A law recognising that animals are sentient will help protect them. But engaging compassionately with other beings is central to our true humanity
A few weeks ago Tessa arrived in my life – a sweet-natured brindled greyhound, recently retired from racing. I’ve joined the fraternity of dog owners and the larger group of animal lovers all of whom know very well that animals think and feel and love. So the announcement in the Queen’s Speech last week of a bill recognising animal sentience was welcome, even if it simply fills a gap previously covered by EU law.
The real debate goes further. What do we mean by sentience and which animals do we include? As sentient beings, should animals have rights and how far do they extend? Are they legal rights? Current laws ban animal cruelty, so should new ones outlaw intensive farming practices that still seem cruel to many observers?
These are difficult questions, but they’re also important. The starting point for Buddhists is the first of our ethical precepts which asks us to avoid harming other beings, especially by taking their lives. Stated positively, this means treating all ‘living’ or ‘sentient’ beings with kindness. We speak of ‘all beings’ and not just ‘all people’ because consciousness comes in many forms.
Drawing a line between sentience and non-sentience imposes an artificial limit on our understanding of life. And it also limits us. To counter that, a common Buddhist meditation practice fosters an attitude of universal loving kindness – the Buddha described it as cherishing all beings with a boundless heart, like a mother’s love for her child.

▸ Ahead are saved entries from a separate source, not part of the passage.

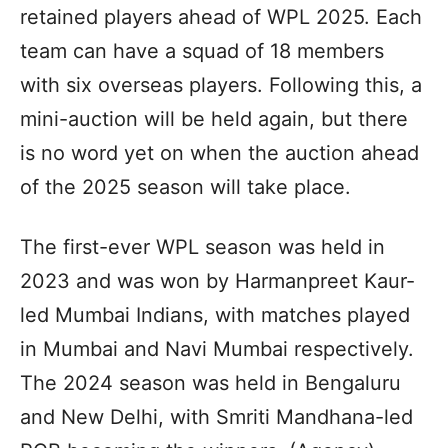
retained players ahead of WPL 2025. Each
team can have a squad of 18 members
with six overseas players. Following this, a
mini-auction will be held again, but there
is no word yet on when the auction ahead
of the 2025 season will take place.
The first-ever WPL season was held in
2023 and was won by Harmanpreet Kaur-
led Mumbai Indians, with matches played
in Mumbai and Navi Mumbai respectively.
The 2024 season was held in Bengaluru
and New Delhi, with Smriti Mandhana-led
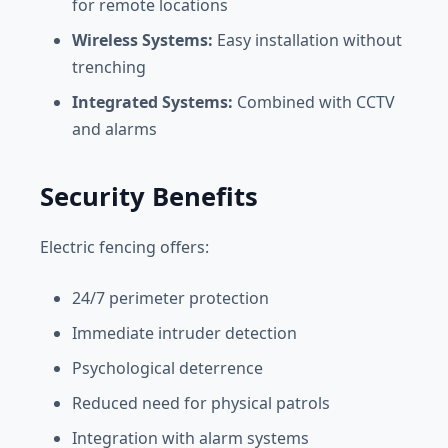
for remote locations
Wireless Systems:
Easy installation without
trenching
Integrated Systems:
Combined with CCTV
and alarms
Security Benefits
Electric fencing offers:
24/7 perimeter protection
Immediate intruder detection
Psychological deterrence
Reduced need for physical patrols
Integration with alarm systems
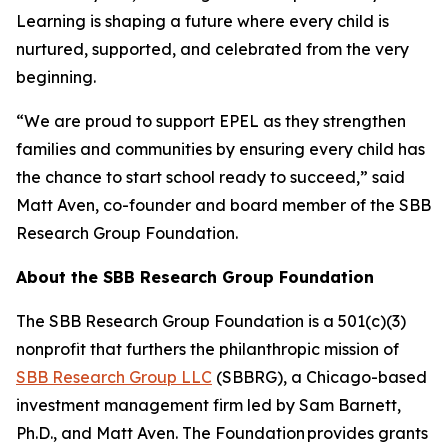
Learning is shaping a future where every child is
nurtured, supported, and celebrated from the very
beginning.
“We are proud to support EPEL as they strengthen
families and communities by ensuring every child has
the chance to start school ready to succeed,” said
Matt Aven, co-founder and board member of the SBB
Research Group Foundation.
About the SBB Research Group Foundation
The SBB Research Group Foundation is a 501(c)(3)
nonprofit that furthers the philanthropic mission of
SBB Research Group LLC
(SBBRG), a Chicago-based
investment management firm led by Sam Barnett,
Ph.D., and Matt Aven. The Foundation provides grants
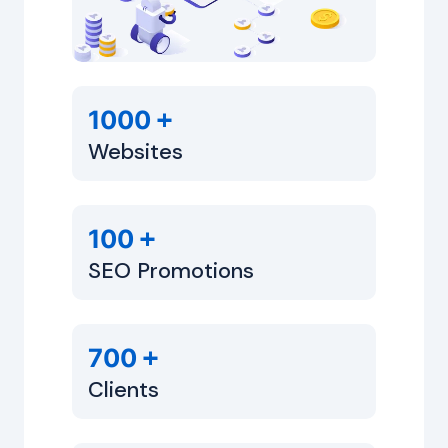
+
1000
Websites
+
100
SEO Promotions
+
700
Clients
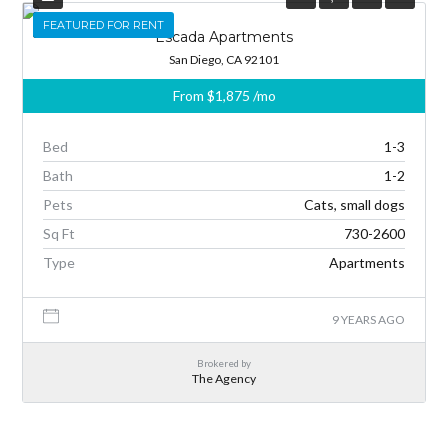
FEATURED
FEATURED FOR RENT
Escada Apartments
San Diego, CA 92101
From
$1,875
/mo
Bed
1-3
Bath
1-2
Pets
Cats, small dogs
Sq Ft
730-2600
Type
Apartments
9 YEARS AGO
Brokered by
The Agency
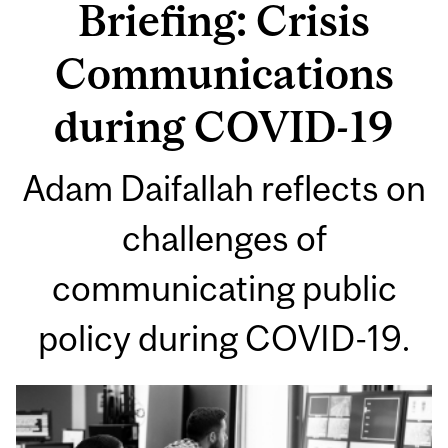
Briefing: Crisis
Communications
during COVID-19
Adam Daifallah reflects on
challenges of
communicating public
policy during COVID-19.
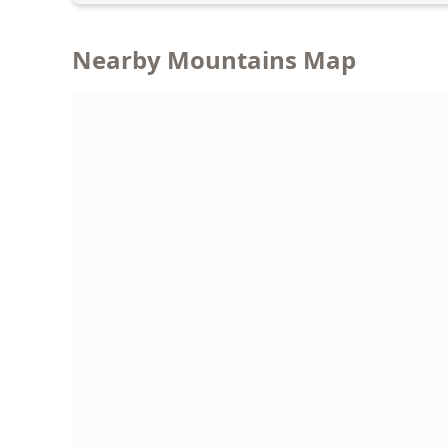
Nearby Mountains Map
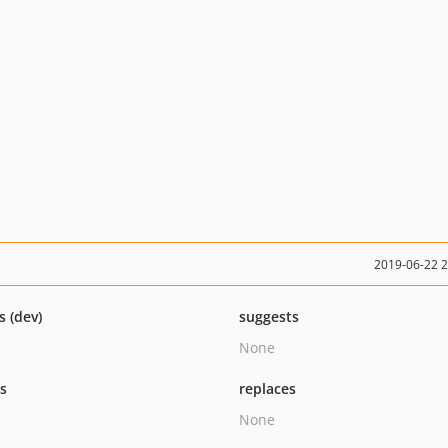
2019-06-22 
s (dev)
suggests
None
ts
replaces
None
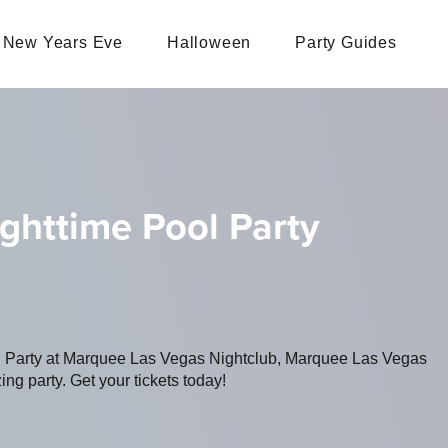
New Years Eve
Halloween
Party Guides
ighttime Pool Party
ng Party at Marquee Las Vegas Nightclub, Marquee Las Vegas
ing party. Get your tickets today!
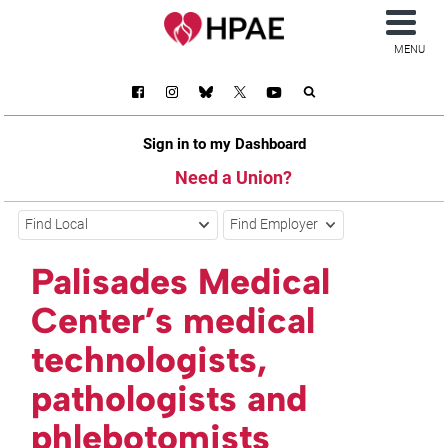
MENU
Sign in to my Dashboard
Need a Union?
Find Local
Find Employer
Palisades Medical
Center’s medical
technologists,
pathologists and
phlebotomists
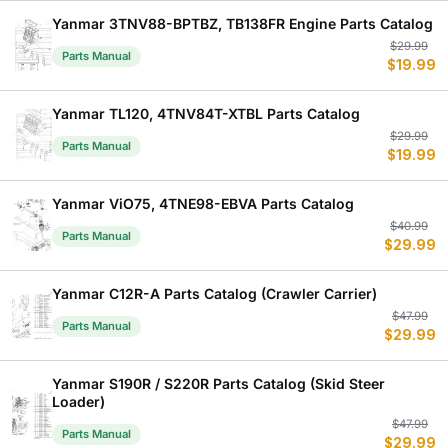
$
$
Yanmar 3TNV88-BPTBZ, TB138FR Engine Parts Catalog
Or
C
$
29.99
Parts Manual
$
19.99
p
p
w
is
$
$
Yanmar TL120, 4TNV84T-XTBL Parts Catalog
Or
C
$
29.99
Parts Manual
$
19.99
p
p
w
is
$
$
Yanmar ViO75, 4TNE98-EBVA Parts Catalog
Or
C
$
40.99
Parts Manual
$
29.99
p
p
w
is
$
$
Yanmar C12R-A Parts Catalog (Crawler Carrier)
Or
C
$
47.99
Parts Manual
$
29.99
p
p
w
is
$
$
Yanmar S190R / S220R Parts Catalog (Skid Steer
Loader)
Or
C
$
47.99
Parts Manual
$
29.99
p
p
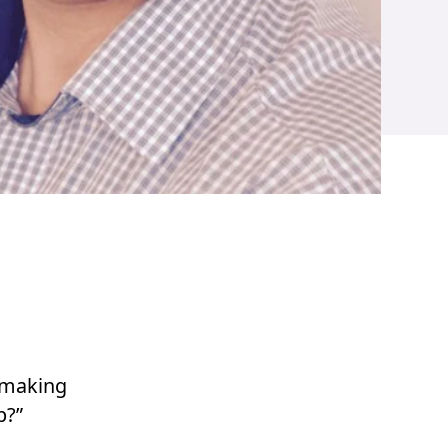
 making
p?”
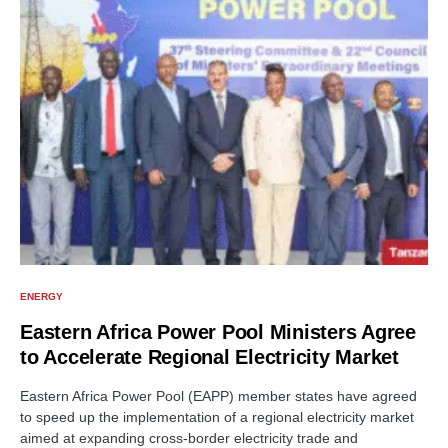
ENERGY
Eastern Africa Power Pool Ministers Agree
to Accelerate Regional Electricity Market
Eastern Africa Power Pool (EAPP) member states have agreed
to speed up the implementation of a regional electricity market
aimed at expanding cross-border electricity trade and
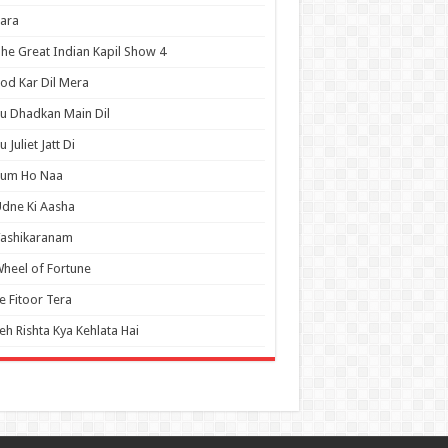
ara
he Great Indian Kapil Show 4
od Kar Dil Mera
u Dhadkan Main Dil
u Juliet Jatt Di
Tum Ho Naa
dne Ki Aasha
Vashikaranam
heel of Fortune
e Fitoor Tera
eh Rishta Kya Kehlata Hai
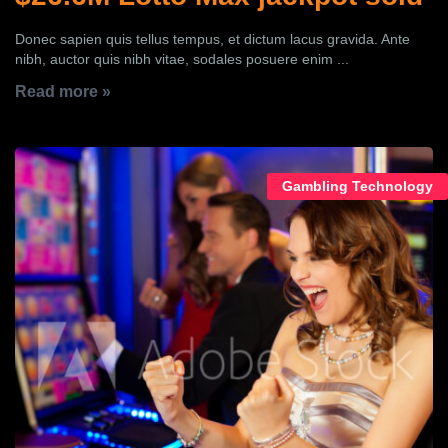
Donec sapien quis tellus tempus, et dictum lacus gravida. Ante
nibh, auctor quis nibh vitae, sodales posuere enim ...
Read more »
Gambling Technology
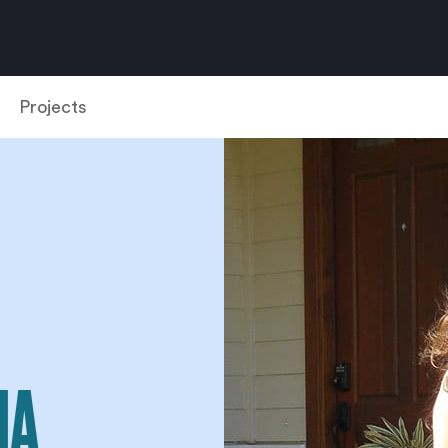
Projects
NA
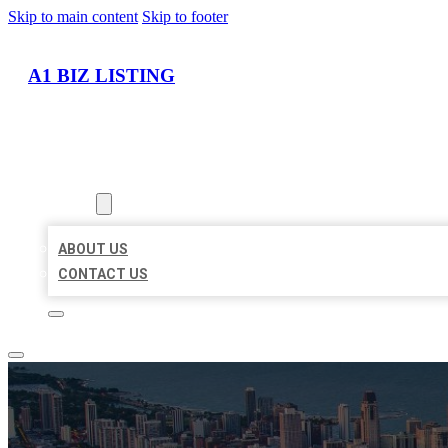
Skip to main content
Skip to footer
A1 BIZ LISTING
HOME
LOCATIONS
ABOUT
ABOUT US
CONTACT US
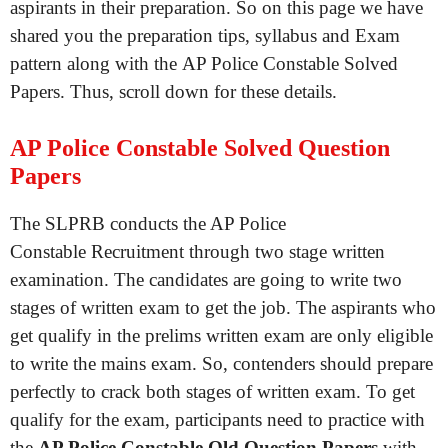
aspirants in their preparation. So on this page we have
shared you the preparation tips, syllabus and Exam
pattern along with the AP Police Constable Solved
Papers. Thus, scroll down for these details.
AP Police Constable Solved Question
Papers
The SLPRB conducts the AP Police
Constable Recruitment through two stage written
examination. The candidates are going to write two
stages of written exam to get the job. The aspirants who
get qualify in the prelims written exam are only eligible
to write the mains exam. So, contenders should prepare
perfectly to crack both stages of written exam. To get
qualify for the exam, participants need to practice with
the
AP Police Constable Old Question Papers
with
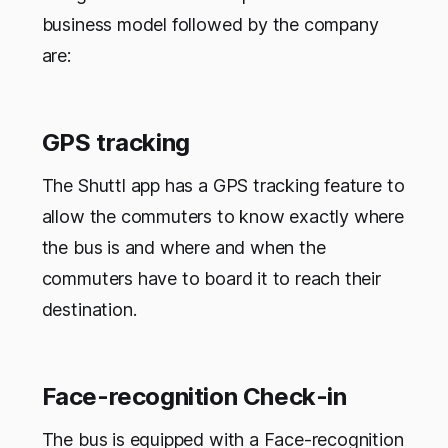
business model followed by the company
are:
GPS tracking
The Shuttl app has a GPS tracking feature to
allow the commuters to know exactly where
the bus is and where and when the
commuters have to board it to reach their
destination.
Face-recognition Check-in
The bus is equipped with a Face-recognition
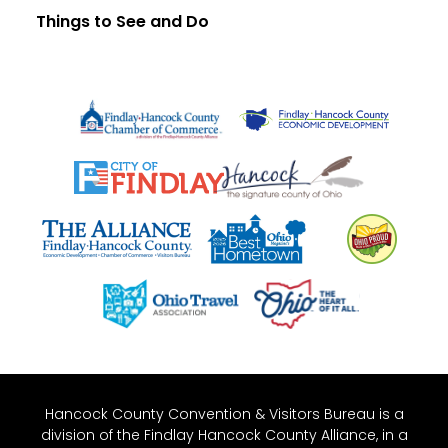
Things to See and Do
Hancock County Convention & Visitors Bureau is a
division of the Findlay Hancock County Alliance, in a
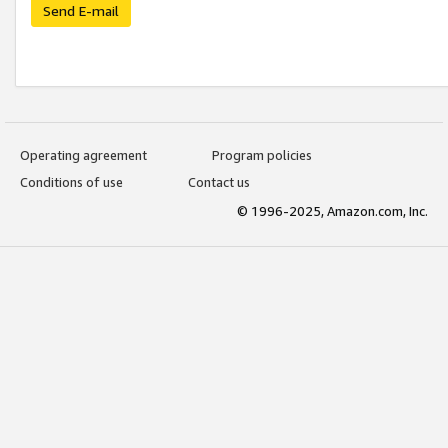
Send E-mail
Operating agreement
Program policies
Conditions of use
Contact us
© 1996-2025, Amazon.com, Inc.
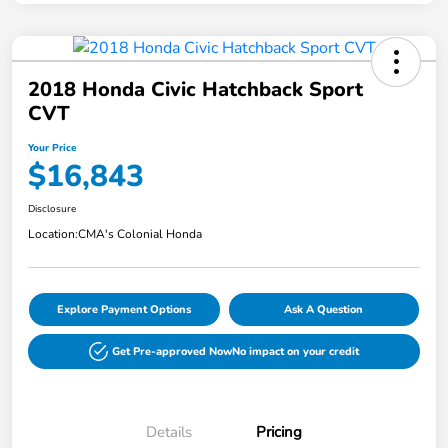
2018 Honda Civic Hatchback Sport
CVT
Your Price
$16,843
Disclosure
Location:
CMA's Colonial Honda
Explore Payment Options
Ask A Question
Get Pre-approved Now
No impact on your credit
Details
Pricing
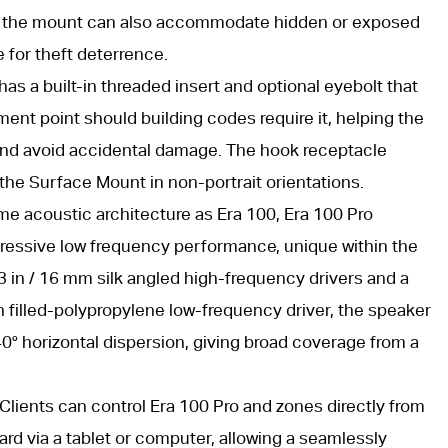
ace, the mount can also accommodate hidden or exposed
e for theft deterrence.
as a built-in threaded insert and optional eyebolt that
ent point should building codes require it, helping the
nd avoid accidental damage. The hook receptacle
 the Surface Mount in non-portrait orientations.
e acoustic architecture as Era 100, Era 100 Pro
pressive low frequency performance, unique within the
 in / 16 mm silk angled high-frequency drivers and a
n filled-polypropylene low-frequency driver, the speaker
0° horizontal dispersion, giving broad coverage from a
Clients can control Era 100 Pro and zones directly from
d via a tablet or computer, allowing a seamlessly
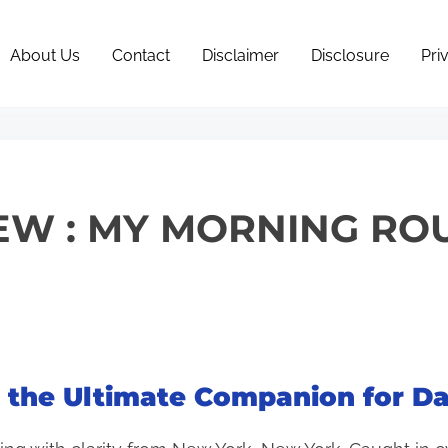
About Us
Contact
Disclaimer
Disclosure
Pri
EW : MY MORNING ROU
e the Ultimate Companion for Da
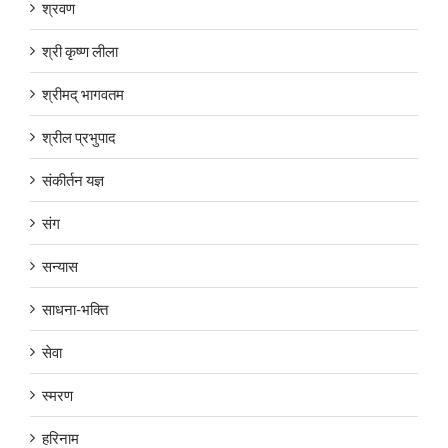
श्रवण
श्री कृष्ण लीला
श्रीमद् भागवतम
श्रील प्रभुपाद
संकीर्तन यज्ञ
संग
सन्यास
साधना-भक्ति
सेवा
स्मरण
हरिनाम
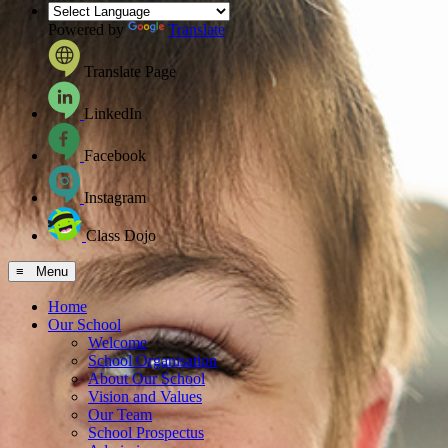
Powered by
Translate
Translate Page
LinkedIn
Facebook
Instagram
Class Dojo
≡ Menu
Home
Our School
Welcome
School Organisation
About Our School
Vision and Values
Our Team
School Prospectus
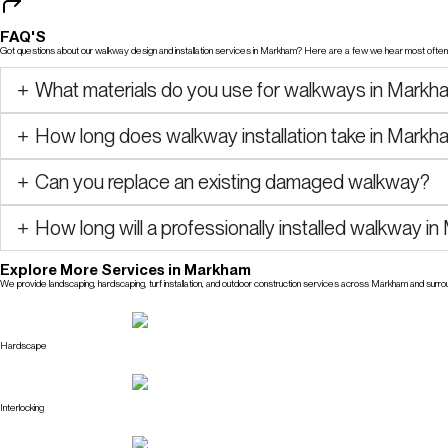
FAQ'S
Got questions about our walkway design and installation services in Markham? Here are a few we hear most often, 
What materials do you use for walkways in Markh
How long does walkway installation take in Mark
Can you replace an existing damaged walkway?
How long will a professionally installed walkway i
Explore More Services in Markham
We provide landscaping, hardscaping, turf installation, and outdoor construction services across Markham and surro
Explore All Services
Hardscape
Interlocking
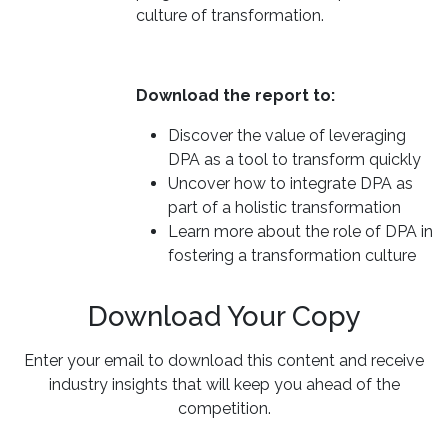
culture of transformation.
Download the report to:
Discover the value of leveraging
DPA as a tool to transform quickly
Uncover how to integrate DPA as
part of a holistic transformation
Learn more about the role of DPA in
fostering a transformation culture
Download Your Copy
Enter your email to download this content and receive
industry insights that will keep you ahead of the
competition.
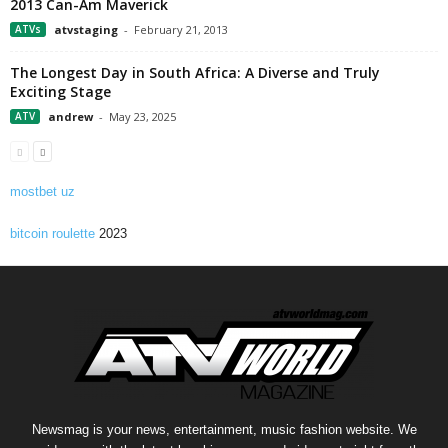
2013 Can-Am Maverick
ATVs
atvstaging
-
February 21, 2013
The Longest Day in South Africa: A Diverse and Truly
Exciting Stage
ATV
andrew
-
May 23, 2025
mostbet uz
bitcoin roulette
2023
Newsmag is your news, entertainment, music fashion website. We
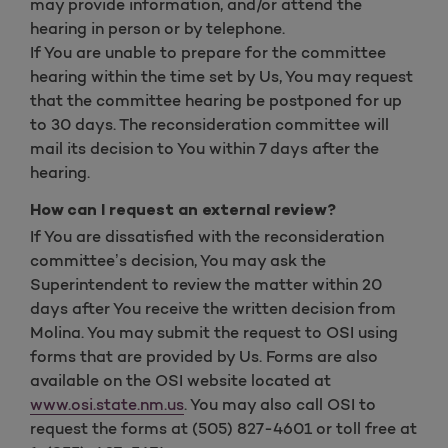
may provide information, and/or attend the
hearing in person or by telephone.
If You are unable to prepare for the committee
hearing within the time set by Us, You may request
that the committee hearing be postponed for up
to 30 days. The reconsideration committee will
mail its decision to You within 7 days after the
hearing.
How can I request an external review?
If You are dissatisfied with the reconsideration
committee’s decision, You may ask the
Superintendent to review the matter within 20
days after You receive the written decision from
Molina. You may submit the request to OSI using
forms that are provided by Us. Forms are also
available on the OSI website located at
www.osi.state.nm.us
. You may also call OSI to
request the forms at (505) 827-4601 or toll free at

Monks living in the jungles of South Asia are taught that if a tiger or an elephant approaches them they should stay perfectly still and direct loving kindness towards it. People have been doing this for hundreds of years in the belief that the animals will sense their kindness and won’t attack because they don’t see them as a threat.
I’m not planning to try that for myself, but I do know how it feels to step into nature, letting my obsessions fall away, and opening my senses to the woods and fields, to the birds and animals, approaching the world with a friendly attitude, feeling that I’m sharing the space with countless other beings.
Laws can protect us from the belief that animals simply exist to serve our needs, but we don’t need a law to tell us that animals are sentient. We know that instinctively when we look at animal, like Tessa, and see them there, looking back at us.